When the boat tipped and turned,
I'd get all dirty and wet.
But when the boat began to sink,
It was then I fell and wept.
I thought, "my gosh well it's the end,
my life was sad and odd."
But then I sat and thought some more,
and began to talk to God.
"Lord, my Father," I began to say,
"My life was so hard to live.
I never took, I never fought,
but I would always give.
Sometimes I'd stop and take a break
to try to think things through.
But all throughout the life I lived,
I know, you know, I knew.
So tell me, Lord, before I leave,
why things were the way they were.
Cause all throughout the life I lived,
no peace did ever occur."
On the road I walked upon
so long and never ending,
I saw the life I lived those years,
and how they were depressing.
I saw my years of loneliness,
of tears, of hurt and lies.
I noticed that the moon was gone,
and the sun still did not rise.
Through the darkness I kept my way,
but shadows would appear,
from there I got the strangest feeling,
a feeling of coldness and fear.
From time to time a light would shine
so very strong and bright.
But other times it got so dark
that nothing was in sight.
Sometimes I wondered where to turn
for in the dark, I did not know.
But something deep inside me,
told me exactly where to go.
Watching all those restless days,
I tried but could not grin,
so there I asked the Holy One,
to forgive my sins.
And there I saw three angels come,
so I followed like a sheep.
We walked towards the kingdom,
and since then I rest in peace.
There you have it, my dear ones.

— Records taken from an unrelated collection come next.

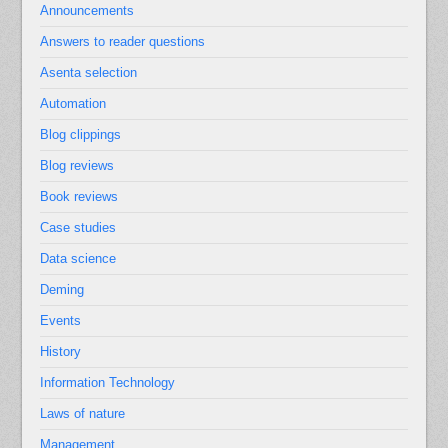
Announcements
Answers to reader questions
Asenta selection
Automation
Blog clippings
Blog reviews
Book reviews
Case studies
Data science
Deming
Events
History
Information Technology
Laws of nature
Management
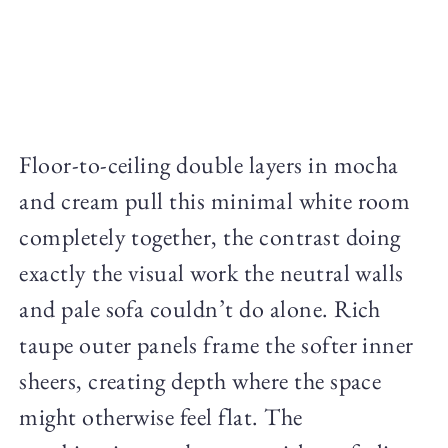
Floor-to-ceiling double layers in mocha
and cream pull this minimal white room
completely together, the contrast doing
exactly the visual work the neutral walls
and pale sofa couldn’t do alone. Rich
taupe outer panels frame the softer inner
sheers, creating depth where the space
might otherwise feel flat. The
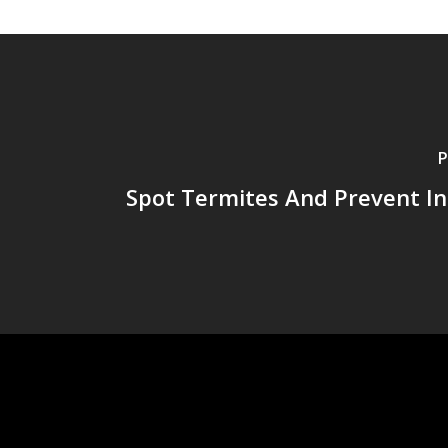
P
Spot Termites And Prevent In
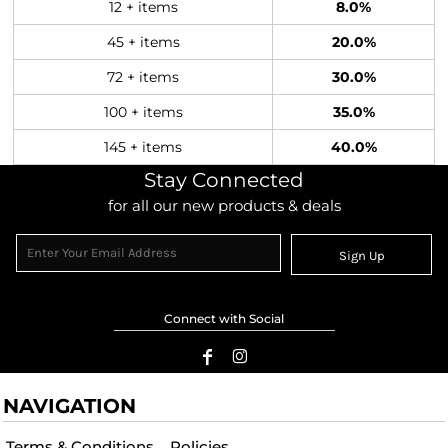
12 + items
8.0%
45 + items
20.0%
72 + items
30.0%
100 + items
35.0%
145 + items
40.0%
Stay Connected
for all our new products & deals
Sign Up
Connect with Social
NAVIGATION
Terms & Conditions
Policies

A humble post confessing the weakness I feel these days. Just know that wherever you are, I pray for you. I uplift you with such love, knowing that whether we have the same understanding about God or not, I know He made both you and me from the same lump of clay... and His breath is purposed in you and its purposed in me. He will fulfill all that He has said He would, and there is a terrifying awesomeness in that. And someday, when the end comes, we will be given perfect understanding. The best part? Then He will finally be given the glory and honour He deserves. I ache to love Him perfectly. I ache knowing that no matter how much I yearn and seek, I am blinded by my human limitations and can only give Him what I know while praying He will continue to teach me and reveal to me where I can do better. I sooooo desire to skip the seven years of tribulation and go straight to the light of His glory... but He is a God of His word and part of what's coming is to get everyone's attention.
From the bottom of my heart, God bless you all out there. If you are feeling anxious these days, may He blanket you with His promised love and presence. Peace be with you all, my brethren.